[Stored data entries]

------------------------------

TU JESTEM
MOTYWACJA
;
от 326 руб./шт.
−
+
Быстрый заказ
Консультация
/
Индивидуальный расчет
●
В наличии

------------------------------

> _ACTIVITY_
Each line of the data above should appear again in your answer, exactly as given.

> _RESULT OF THIS TASK_
TU JESTEM
MOTYWACJA
;
от 326 руб./шт.
−
+
Быстрый заказ
Консультация
/
Индивидуальный расчет
●
В наличии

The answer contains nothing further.